La figlia di Dante, Boccaccio e il sommo poeta. Avati in libreria e presto al cinema


 

Dante Alighieri aveva una figlia. Finì i suoi giorni in convento. E soltanto a distanza di trent’anni dalla morte del sommo poeta, nonché suo padre, Boccaccio le recapitò dieci fiorini d’oro a mo’ di risarcimento per l’ingiusto esilio subito dal “ghibellin fuggiasco”.

Vero, falso, plausibile? Sono molti, ormai, gli storici che accreditano questa versione della storia. E certo è anche una storia decisamente suggestiva. Tanto che non se l’è lasciata scappare un attento osservatore dell’universo dantesco come Pupi Avati che ha da poco dato alle stampe (per Solferino), L’alta fantasia. 
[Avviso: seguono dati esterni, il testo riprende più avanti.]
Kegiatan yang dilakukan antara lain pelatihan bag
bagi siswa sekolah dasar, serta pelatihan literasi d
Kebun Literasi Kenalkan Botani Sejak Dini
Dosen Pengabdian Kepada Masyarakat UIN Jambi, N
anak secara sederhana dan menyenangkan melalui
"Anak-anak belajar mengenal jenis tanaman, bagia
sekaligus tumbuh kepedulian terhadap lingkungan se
Un libro che vede un Dante rivoluzionario, non proprio conforme alla versione paludata con cui si studia sui banchi di scuola, o alla vulgata dei filologi o degli studiosi classici. Un Dante moderno, insomma, dal profilo meno arcigno e bacchettone. Il tentativo di Avati è dare ai lettori la possibilità di rivalutare il poeta toscano e vederlo sotto una luce più umana e alla portata di tutti.

Un tesoro di poesia e bellezza da condividere e attraverso cui riscrivere Dante. Una doppia visione cine-letteraria a cui il regista ha prestato il suo occhio. Da questo libro, infatti, Pupi Avati traccia un sentiero anche filmico che affida il poeta alle parole e alla profonda amicizia che lo legava a Boccaccio (nel film interpretato da Sergio Castellitto). L’uscita del film è prevista nel 2022 dopo una lunghisimma e tribolata genesi.

Nel libro il racconto è a tre voci, così come nel film. Un’ indagine attraverso un medioevo vivido e accessibile, porta d’ingresso nella sfera intellettuale e identitaria di un essere umano, capace come mai nessuno al mondo, di accostarsi anche al divino.